Group Ride Etiquette

30
Mar

Cycling does not have to be a solo endeavor. In fact, one of the best ways to get better is to ride with people faster than you. However, before you go out to your first local group ride keep these tips in mind!

  1. Ask Questions: Prior to the start of the ride, ask the regulars questions about the group. Is it a fast ride with lots of sprints and tactics? Is it a no-drop ride where there are designated spots to wait for the entire group? Where does the route go? Is there a ride leader? Find the right group ride for you! Some will fit your needs and current abilities better than others.
  2. Half Wheeling: This is when you overlap your front wheel with the rear wheel of a rider ahead of you. Don’t do it! Ride handlebar to handlebar with the person next to you so that the whole group can stay tightly together and safe. The easiest way to cause a crash in a group is to cross wheels so protect your front wheel at all times!
  3. Pacelining: Most group rides utilize some sort of paceline, but there are a variety of different types that may occur.
  • A double paceline is oftentimes used during warm up or when the speeds are slower. Two riders are on the front riding side by side at all times. Both riders pull off together, each to the outside, so that the next 2 riders in line pull through the middle to take over the front. This type of paceline takes up quite a bit of space on the road.
  • Once the speeds pick up, many groups use a rotating paceline where there are 2 lines side by side but one line is moving quicker than the other line. Once the rider in the front of the fast line is finished pulling, he pulls off to the side (at the front of the slow line), and begins to slowly drift back. When a rider is last in line in the slower line, they drift back over to the end of the fast line and slowly move up as the front riders continue to pull off and drift back.
  1. Pulling Off: If two riders are at the front together, communicate so that both riders pull off SMOOTHLY at the same time. Oftentimes, riders will give an elbow flick to indicate to the riders behind them that they are finished at the front. If you are solo, move gradually to the side when you are ready but make sure that you do not slow down until you are completely out of the way of the rider behind you.
  2. Pulling Through: Once the rider(s) in front move to the side, it’s the next rider’s turn to come to the front and “pull.” As soon as there is space, immediately begin maneuvering forward at a steady speed. Do NOT surge ahead.
  3. Sitting On: If you are not strong enough to take a pull on the front, it is acceptable to “sit on” at the back of the group. You do this by letting the riders coming to the back of the group (the ones that just finished at the front) slide in front of you. It is helpful for you to vocalize to them that you are not pulling through so that they know to close the small gap you leave for them. The art of sitting on takes quite a bit of practice since sometimes you can let gaps form as you let other riders into the paceline. Another option is to take a decidedly very short pull on the front. Sometimes it is easier to stay in the rotating paceline and go to the front but just immediately pull off when you do reach the front.
  4. Maneuvering through a Group: Any movement that you do should be gradual and steady. Don’t immediately veer in one direction or slam on your brakes. Doing anything sudden will likely cause a crash.
  5. Obstacles: If you are in a very small group, verbally yelling for objects such as potholes, cars, road debris, etc can be acceptable. However, in big groups realize that the only people that will probably hear you are those a couple rows back from you. They may hear you yell something but are not sure the details, which then causes them to look frantically around for why someone is yelling. Generally, hand signals are more effective in large groups. Also, only point out obstacles that are worth noting (can cause damage to a bike or person behind you).
  6. Slowing Down: If the riders in front of you start slowing and cause you to need to reduce your speed, do so as gradually as you can. One way to do this to come out to the side a little to reduce the effect of the draft and let the wind naturally slow you. You can also LIGHTLY tap your brakes to maintain formation but do not slam on the brakes.

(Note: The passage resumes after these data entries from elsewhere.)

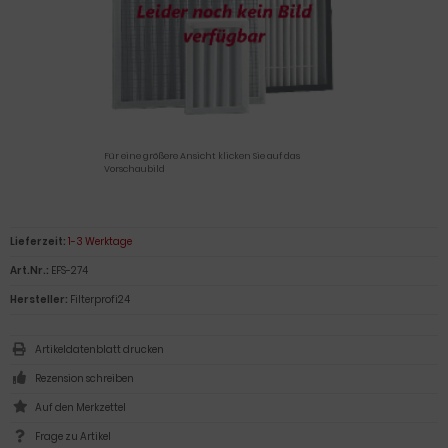
Für eine größere Ansicht klicken Sie auf das
Vorschaubild
Lieferzeit:
1-3 Werktage
Art.Nr.:
EFS-274
Hersteller:
Filterprofi24
Artikeldatenblatt drucken
Rezension schreiben
Frage zu Artikel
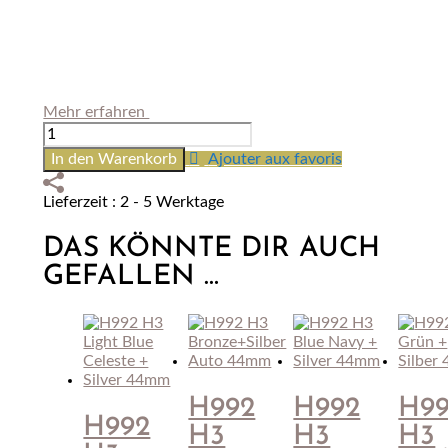
Mehr erfahren
H992
H3
In den Warenkorb
Ajouter aux favoris
Orange+Silber
Auto
Lieferzeit : 2 - 5 Werktage
44mm
Menge
DAS KÖNNTE DIR AUCH
GEFALLEN …
H992
H992
H9
H992
H3
H3
H3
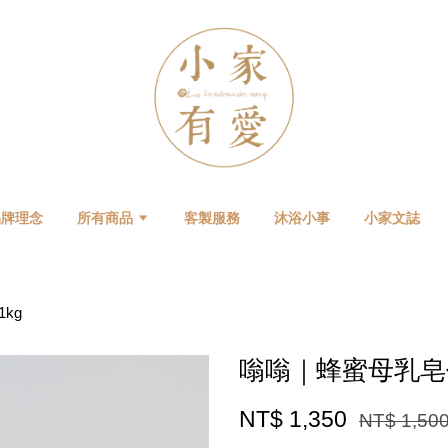
品牌理念
所有商品
客製服務
沐浴小事
小家文誌
kg
嗡嗡｜蜂蜜母乳皂代
NT$ 1,350
NT$ 1,50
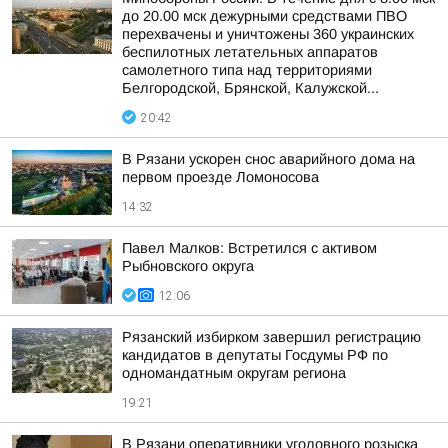
до 20.00 мск дежурными средствами ПВО
перехвачены и уничтожены 360 украинских
беспилотных летательных аппаратов
самолетного типа над территориями
Белгородской, Брянской, Калужской...
20:42
В Рязани ускорен снос аварийного дома на
первом проезде Ломоносова
14:32
Павел Малков: Встретился с активом
Рыбновского округа
12:06
Рязанский избирком завершил регистрацию
кандидатов в депутаты Госдумы РФ по
одномандатным округам региона
19:21
В Рязани оперативники уголовного розыска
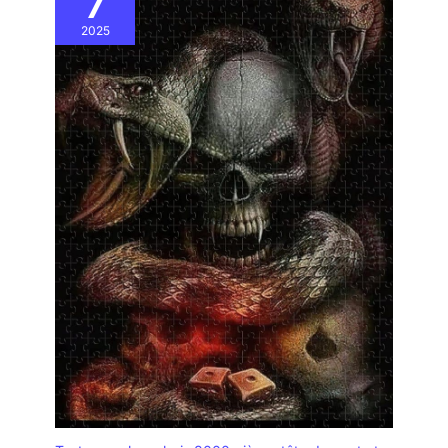
7
2025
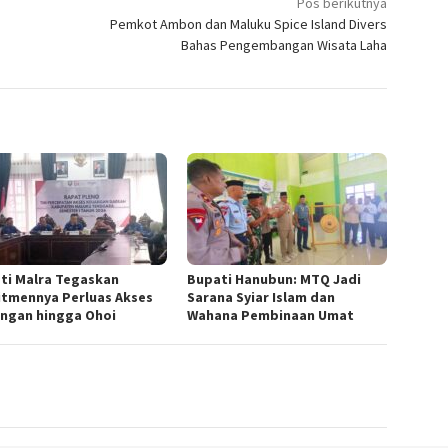
Pos berikutnya
Pemkot Ambon dan Maluku Spice Island Divers
Bahas Pengembangan Wisata Laha
ti Malra Tegaskan
Bupati Hanubun: MTQ Jadi
tmennya Perluas Akses
Sarana Syiar Islam dan
ngan hingga Ohoi
Wahana Pembinaan Umat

Riding in a group takes a lot of practice and time to get confident and comfortable. You may get frustrated by how early you lose contact and feel like you are fitter than some of the riders that last longer than you. Realize that this is very common though and just keep learning from each ride. Group rides are a fantastic way to meet fellow cyclists, gain fitness and skills, and have fun, so go find one in your area to try!